Complete step-by-step answer:
The positive integers start from 1.
The series of the positive integers starting from 1, and end at 1000 is shown below.
\[1,2,3,4,5, \ldots \ldots ,1000 \]
The total number of terms \[n\] in the series are 1000.
First number \[a\] of the series is 1 and the common difference \[d\] is 1.
The formula for the sum \[S\] of \[n\] terms in A.P. is shown below.
\[S = \dfrac{n}{2}\left\{ {2a + \left( {n - 1} \right)d} \right\} \]

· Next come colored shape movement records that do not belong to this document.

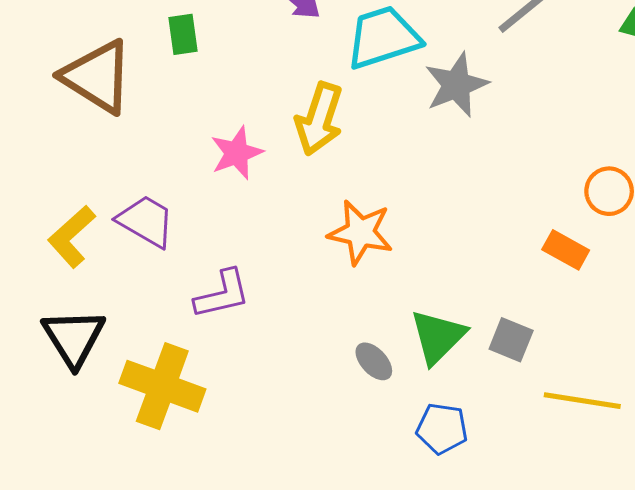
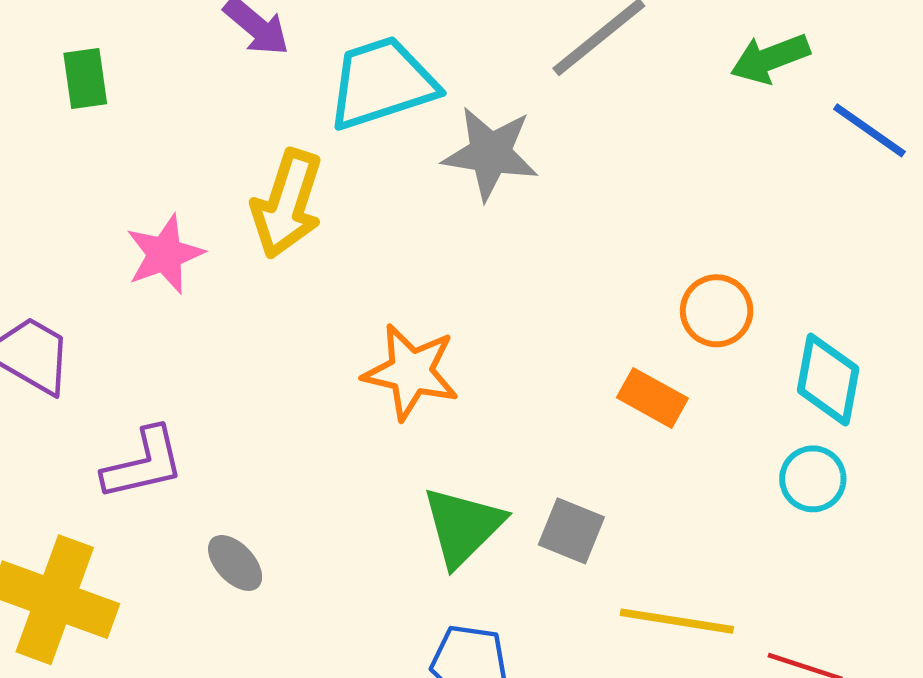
gray star: (456, 85) -> (490, 153), turned 30
orange star: (360, 232) -> (411, 372), moved
gray ellipse: (374, 361) -> (235, 563), moved

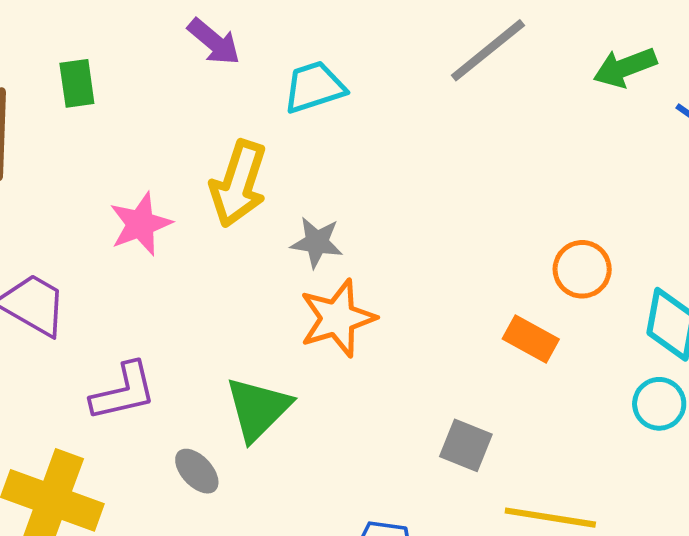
cyan trapezoid: (382, 83) -> (314, 87), size x0.7
gray star: (490, 153) -> (317, 242), moved, size x0.7
orange star: (411, 372) -> (337, 318), turned -30
green triangle: (463, 526) -> (258, 409), moved

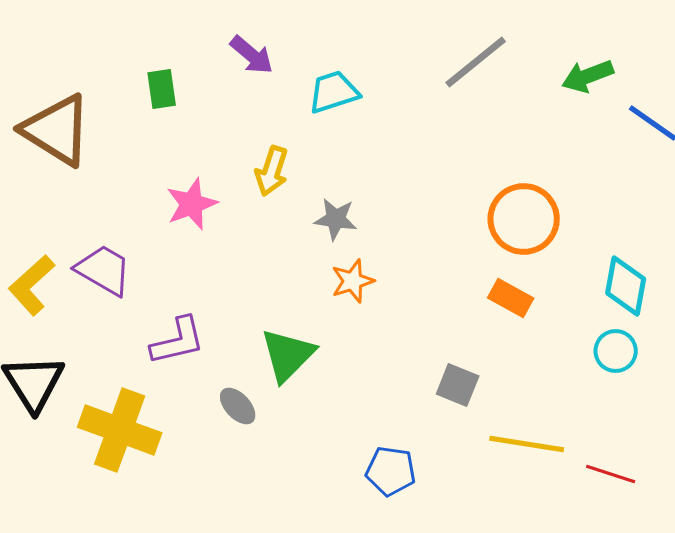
green rectangle: (77, 83) -> (162, 89), moved
yellow arrow: (238, 184) -> (272, 171), size x0.7
orange circle: (582, 269) -> (524, 219), moved, size x1.5
orange star: (337, 318) -> (353, 281), size x0.7

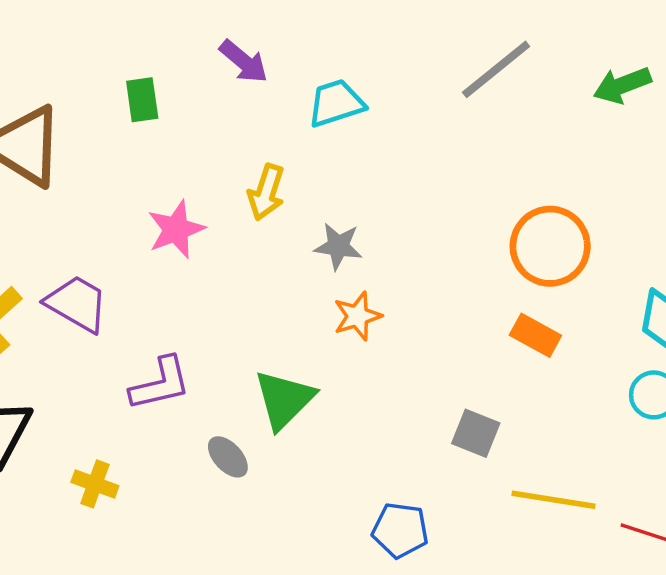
yellow cross: (120, 430) -> (95, 484), size x0.5

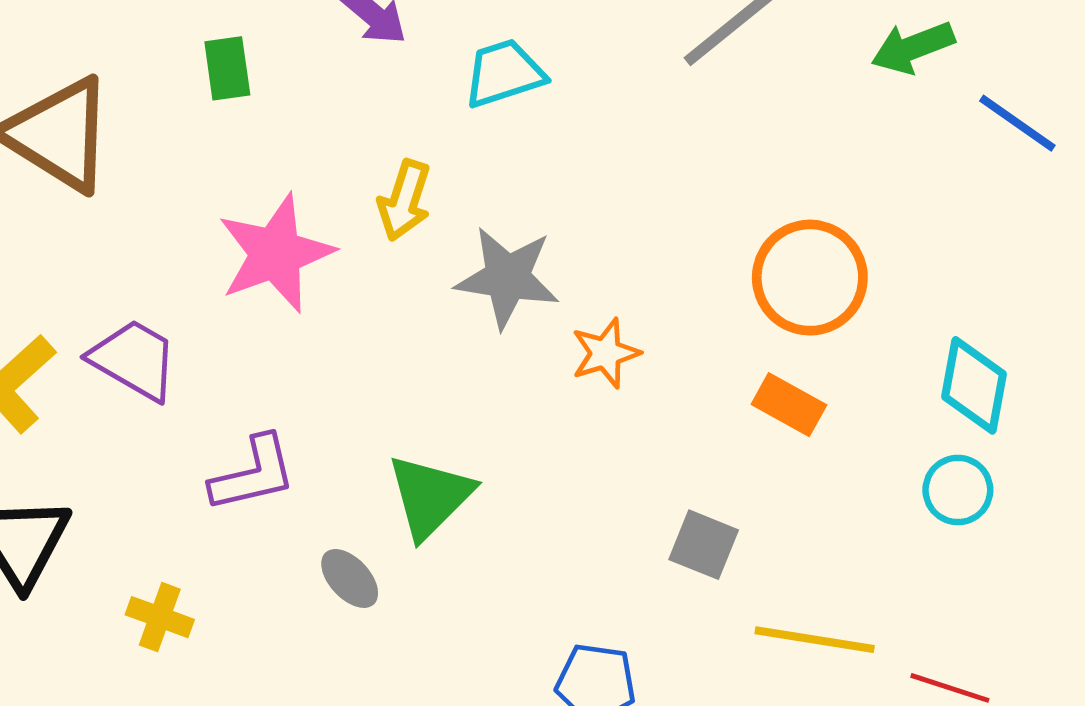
pink star: (176, 229) -> (276, 253), size x1.4
gray star: (338, 246) -> (507, 278), size x1.5
orange star: (357, 316) -> (605, 353), moved

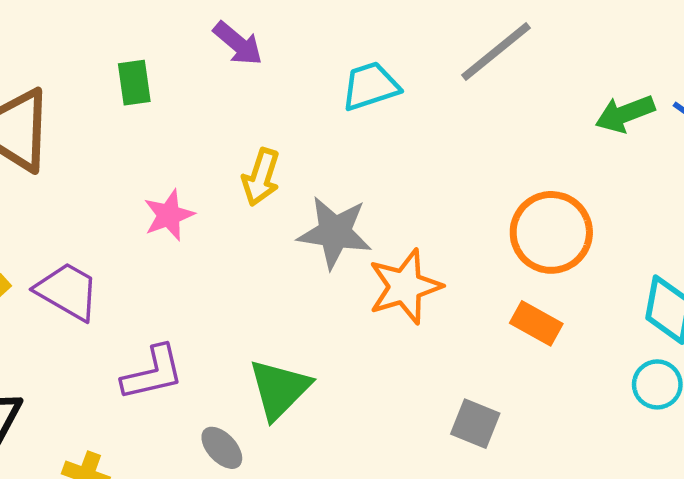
green arrow: (913, 47) -> (625, 114), moved
cyan trapezoid: (504, 73) -> (370, 86), moved
pink star: (276, 253) -> (169, 215), size x0.6
orange star: (605, 353) -> (405, 287), size x1.5

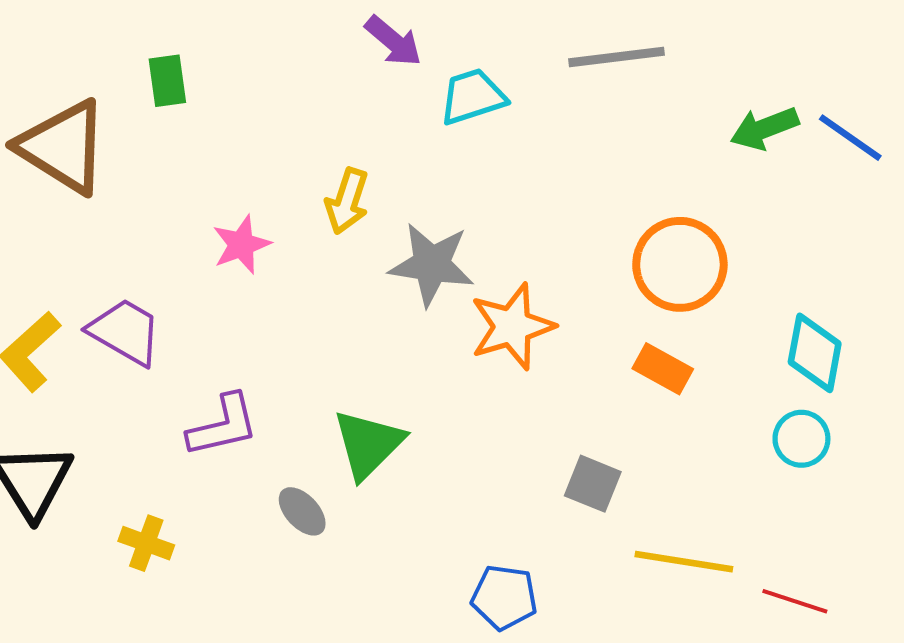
purple arrow: (238, 43) -> (393, 41), moved
gray line: (496, 52) -> (617, 57), turned 32
green rectangle: (134, 83) -> (167, 81), moved

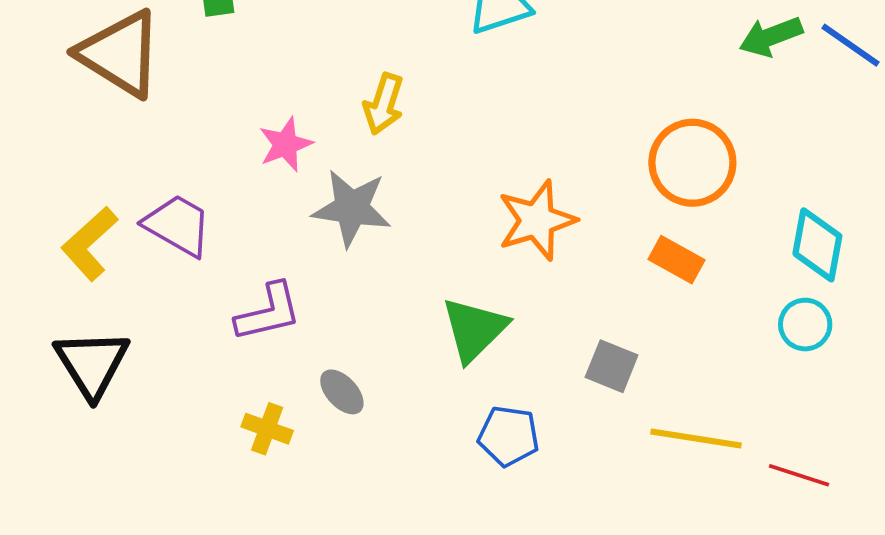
gray star: (432, 264) -> (352, 208), moved
green triangle: (368, 444) -> (474, 329), moved
yellow cross: (146, 543) -> (267, 429), moved
blue pentagon: (504, 597) -> (509, 436), moved

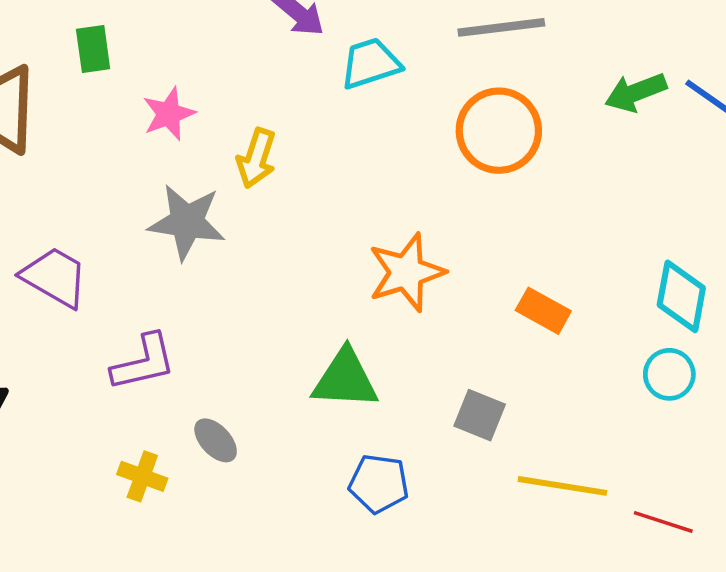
pink star: (286, 144) -> (169, 114), moved
orange circle: (692, 163) -> (499, 131), moved
gray star: (352, 208) -> (187, 222), moved
green triangle: (474, 329) -> (345, 379), turned 48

Substitute 1000 for\[n\], 1 for \[a\] and for \[d\] in the above equation.
\[
  \,\,\,\,S = \dfrac{{1000}}{2}\left\{ {2\left( 1 \right) + \left( {1000 - 1} \right)1} \right\} \\
   \Rightarrow S = 500\left\{ {2 + 999} \right\} \\
   \Rightarrow S = 500\left\{ {1001} \right\} \\
   \Rightarrow S = 500500 \\
 \]

Thus, the sum of the first 1000 positive integers is 500500.

Note: The given positive integers are in arithmetic progression. Apply the formula for the sum of \[n\] terms in arithmetic progression.